[Task statement]: Would you print out all of the data exactly and keep the pictures out of it?

[Data to use]:
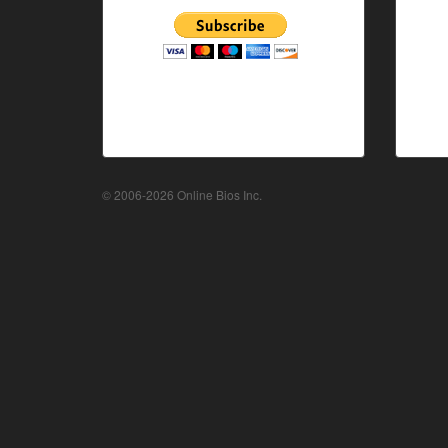
© 2006-2026 Online Bios Inc.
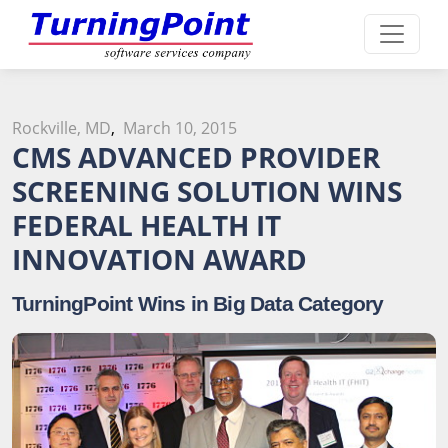
Rockville, MD
,
March 10, 2015
CMS ADVANCED PROVIDER
SCREENING SOLUTION WINS
FEDERAL HEALTH IT
INNOVATION AWARD
TurningPoint Wins in Big Data Category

[Exercise response]:
© 2006-2026 Online Bios Inc.
Rockville, MD
,
March 10, 2015
CMS ADVANCED PROVIDER
SCREENING SOLUTION WINS
FEDERAL HEALTH IT
INNOVATION AWARD
TurningPoint Wins in Big Data Category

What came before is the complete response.